Apple chief Tim Cook sure sounded like he was spooked on Monday.

After a steep plunge in China’s stock market and as Apple’s stock prepared to nose-dive ahead of the opening of U.S. markets, he took the unusual step of sending an email to Jim Cramer, host of CNBC’s “Mad Money,” saying that Apple was going to be all right.

“I can tell you that we have continued to experience strong growth for our business in China through July and August,” Cook wrote, noting that he gets daily updates on Apple’s business in China.

Cook’s brief letter, which was shared on Twitter by Cramer’s CNBC colleague Carl Quintanilla and then read on-air, appeared to calm market jitters, even as it raised eyebrows. As Cook’s note was being shared widely, Apple’s stock — which initially plummeted as much as 13 percent — made up most of those losses and ended down 2.6 percent. The reversal helped lift the rest of U.S. markets as well. The wild gyrations of Apple and U.S. markets highlighted a deepening concern that the tech sector may be seeing the end of a years-long boom. More than in other industries, the sky-high stocks of such sector stars as Apple, Facebook and Google are built on the assumption of future growth and the ability to exponentially expand sales of gadgets or the acquisition of new subscribers outside the United States.

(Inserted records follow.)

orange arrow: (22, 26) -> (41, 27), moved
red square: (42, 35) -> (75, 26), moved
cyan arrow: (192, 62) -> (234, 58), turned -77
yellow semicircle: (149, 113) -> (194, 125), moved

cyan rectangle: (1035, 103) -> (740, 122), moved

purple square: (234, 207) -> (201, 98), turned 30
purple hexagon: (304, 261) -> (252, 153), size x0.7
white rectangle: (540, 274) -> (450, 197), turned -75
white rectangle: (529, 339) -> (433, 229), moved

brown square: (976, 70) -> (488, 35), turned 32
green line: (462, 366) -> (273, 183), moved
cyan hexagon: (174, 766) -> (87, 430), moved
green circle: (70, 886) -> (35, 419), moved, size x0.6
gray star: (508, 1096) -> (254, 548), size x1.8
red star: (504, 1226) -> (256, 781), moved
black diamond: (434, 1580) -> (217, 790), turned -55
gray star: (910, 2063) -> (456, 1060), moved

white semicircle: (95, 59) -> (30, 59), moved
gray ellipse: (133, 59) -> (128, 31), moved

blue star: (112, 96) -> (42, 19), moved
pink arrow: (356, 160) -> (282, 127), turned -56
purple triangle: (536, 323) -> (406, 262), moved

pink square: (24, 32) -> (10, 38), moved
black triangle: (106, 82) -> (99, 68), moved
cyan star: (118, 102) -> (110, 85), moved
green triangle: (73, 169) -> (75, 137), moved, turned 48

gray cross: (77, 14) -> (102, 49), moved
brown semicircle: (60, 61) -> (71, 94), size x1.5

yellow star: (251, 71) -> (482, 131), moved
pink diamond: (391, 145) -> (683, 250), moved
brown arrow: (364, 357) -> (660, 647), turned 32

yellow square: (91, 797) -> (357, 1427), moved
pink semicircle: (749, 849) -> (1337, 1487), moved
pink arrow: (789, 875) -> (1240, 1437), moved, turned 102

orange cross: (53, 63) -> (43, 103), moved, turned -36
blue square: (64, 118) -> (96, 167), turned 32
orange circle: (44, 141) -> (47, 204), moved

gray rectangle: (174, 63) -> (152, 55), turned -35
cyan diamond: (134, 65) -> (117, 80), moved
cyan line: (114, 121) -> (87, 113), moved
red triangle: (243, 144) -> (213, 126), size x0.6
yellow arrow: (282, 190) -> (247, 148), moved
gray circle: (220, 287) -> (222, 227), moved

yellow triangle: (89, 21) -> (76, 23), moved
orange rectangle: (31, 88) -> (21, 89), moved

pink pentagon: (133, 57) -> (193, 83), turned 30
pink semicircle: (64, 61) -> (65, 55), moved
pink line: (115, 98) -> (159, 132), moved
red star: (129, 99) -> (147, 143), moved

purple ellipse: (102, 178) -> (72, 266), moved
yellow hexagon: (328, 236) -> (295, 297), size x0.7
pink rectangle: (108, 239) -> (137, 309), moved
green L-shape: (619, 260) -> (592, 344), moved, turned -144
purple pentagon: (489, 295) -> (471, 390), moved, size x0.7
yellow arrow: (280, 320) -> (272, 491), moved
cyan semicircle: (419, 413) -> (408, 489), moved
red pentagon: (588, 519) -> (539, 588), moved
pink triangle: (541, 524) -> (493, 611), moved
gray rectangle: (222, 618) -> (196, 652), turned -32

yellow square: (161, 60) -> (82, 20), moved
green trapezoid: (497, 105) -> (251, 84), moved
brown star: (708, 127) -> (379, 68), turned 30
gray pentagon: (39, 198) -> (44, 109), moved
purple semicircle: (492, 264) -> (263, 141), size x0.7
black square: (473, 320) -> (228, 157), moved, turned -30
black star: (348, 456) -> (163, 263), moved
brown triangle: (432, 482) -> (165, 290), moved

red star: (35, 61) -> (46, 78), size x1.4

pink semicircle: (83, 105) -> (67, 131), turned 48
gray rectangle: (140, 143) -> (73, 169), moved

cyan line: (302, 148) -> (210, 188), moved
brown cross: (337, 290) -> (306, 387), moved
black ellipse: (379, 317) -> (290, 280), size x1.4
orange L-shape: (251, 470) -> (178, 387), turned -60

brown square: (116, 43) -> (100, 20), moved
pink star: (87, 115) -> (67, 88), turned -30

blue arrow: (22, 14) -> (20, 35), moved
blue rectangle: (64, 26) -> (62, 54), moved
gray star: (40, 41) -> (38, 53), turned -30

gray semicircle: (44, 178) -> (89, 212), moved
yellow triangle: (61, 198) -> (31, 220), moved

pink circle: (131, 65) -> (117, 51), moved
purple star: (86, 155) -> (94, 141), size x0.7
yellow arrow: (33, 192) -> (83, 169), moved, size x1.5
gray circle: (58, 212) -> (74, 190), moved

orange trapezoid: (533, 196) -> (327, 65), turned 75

For a while, the potential for growth looked spectacular, driving share prices up. But any hint that global sales of smartphones or other services may fall short could make those stocks fall all the harder.

Shares of leading tech companies were among the hardest hit early on Monday, with Facebook down as much as 13 percent and Google down 4 percent at one point. The tech-heavy Nasdaq index was down as much as 5.1 percent before closing down 3.8 percent at a 10-month low of 4,526.25.


“The tech industry is a barometer of economic progress and innovation. Therefore, its success is an indicator of general economic progress, which eventually translates into growth,” said Cristian Tiu, a professor of business at the University of Buffalo’s School of Management.

But what’s really terrifying executives and investors in the technology sector is the chilling effect a slide in global markets could have on the many richly funded startups that aren’t trading yet on exchanges.

With so much uncertainty and market volatility, Silicon Valley firms could postpone initial public offerings, cooling a white-hot market for venture funding that has fueled the most lucrative environment for startups in history.

The big question is what will happen to the hundreds of start-ups – a record 131 are valued at more than $1 billion – that are all dressed up for IPOs but could have no place to go.

Among the most anticipated startups are Uber, valued around $51 billion; AirBnB, valued at $25 billion; and Snapchat, valued at $16 billion.